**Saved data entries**

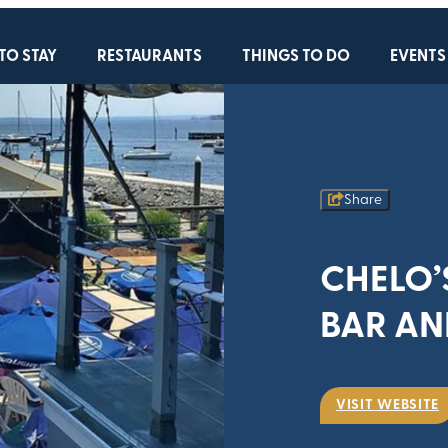
TO STAY
RESTAURANTS
THINGS TO DO
EVENTS
Share
CHELO’
BAR AN
VISIT WEBSITE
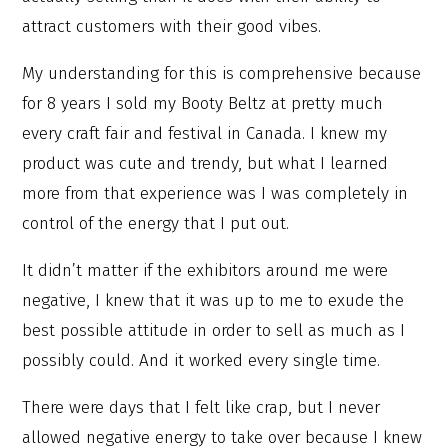
attract customers with their good vibes.
My understanding for this is comprehensive because
for 8 years I sold my Booty Beltz at pretty much
every craft fair and festival in Canada. I knew my
product was cute and trendy, but what I learned
more from that experience was I was completely in
control of the energy that I put out.
It didn’t matter if the exhibitors around me were
negative, I knew that it was up to me to exude the
best possible attitude in order to sell as much as I
possibly could. And it worked every single time.
There were days that I felt like crap, but I never
allowed negative energy to take over because I knew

**Exercise instructions**
Out of the data above, set down the lines from the one with "attract customers with their good vibes." to the one with "There were days", both included, exactly as written and with no additions.

**Output for this exercise**
attract customers with their good vibes.
My understanding for this is comprehensive because
for 8 years I sold my Booty Beltz at pretty much
every craft fair and festival in Canada. I knew my
product was cute and trendy, but what I learned
more from that experience was I was completely in
control of the energy that I put out.
It didn’t matter if the exhibitors around me were
negative, I knew that it was up to me to exude the
best possible attitude in order to sell as much as I
possibly could. And it worked every single time.
There were days that I felt like crap, but I never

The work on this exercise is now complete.